Dieser Text führt Dich durch mehrere Blickwinkel auf dieselbe Karte. Zuerst die sieben Zonen, in denen sich Anspannung am häufigsten festsetzt, und woran Du sie bei Dir erkennst. Dann die Forschung: eine finnische Studie, die genau diese Karte an Hunderten von Menschen vermessen hat, und der Sinn, mit dem Du sie überhaupt liest. Danach die Deutung der chinesischen Medizin — ausdrücklich als Tradition, nicht als Physiologie. Und schliesslich der Teil, den Dir kein internationaler Ratgeber beantwortet: Wer in der Schweiz mit dem Körper arbeiten darf, welches Diplom dahintersteht und wer die Rechnung übernimmt.

Eine Annahme vorweg, sie trägt den ganzen Text: Anspannung kann ein emotionaler Hinweis sein — sie kann aber auch ein Krankheitszeichen sein. Körperarbeit ist komplementär zur Medizin, nicht alternativ. Bevor Du einen Schmerz als «nicht gelebte Wut» deutest, lässt Du die Ursachen abklären, die behandelt werden müssen. In dieser Reihenfolge, immer.

Sieben Zonen, in denen der Körper Spannung hält

Es gibt keine zwei gleichen Körper und keine verbindliche Karte. Wenn man aber die Berichte von Menschen in Körperarbeit, die Beobachtungen erfahrener Fachpersonen und die Ergebnisse der Emotionsforschung nebeneinanderlegt, tauchen sieben Regionen mit einer Hartnäckigkeit auf, die man schwer ignorieren kann.

Kehle — das Ungesagte

Enge, ein Kloss, ständiges Schlucken, eine Stimme, die im entscheidenden Satz kippt. In der Kehle treffen Atem, Stimme und Schlucken aufeinander: drei Funktionen, die Anspannung gleichzeitig stören kann. Das ist die typische Adresse von Sätzen, die Du nicht gesagt hast.

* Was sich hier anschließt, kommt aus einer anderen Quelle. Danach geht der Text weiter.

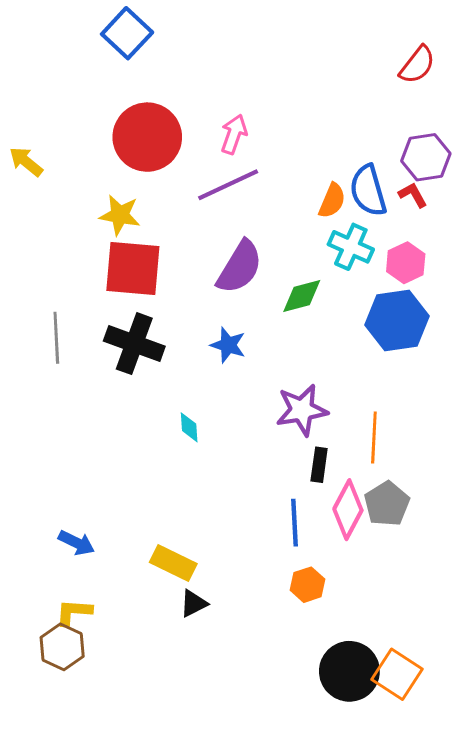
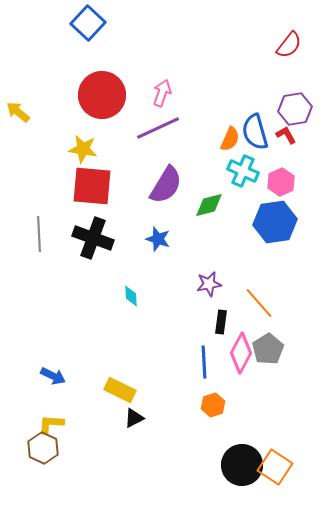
purple star: (302, 410) -> (209, 284), size x0.7
orange line: (374, 437) -> (259, 303), turned -44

Kiefer — Wut hinter den Zähnen

Zusammengebissene Zähne am Morgen, Druck vor den Ohren, Kopfschmerzen beim Aufwachen. Der Kiefer gehört muskulär zum Stärksten, was Du hast. Bei vielen Menschen passiert das Pressen ausschliesslich im Schlaf, die einzige Spur ist ein müdes Gesicht.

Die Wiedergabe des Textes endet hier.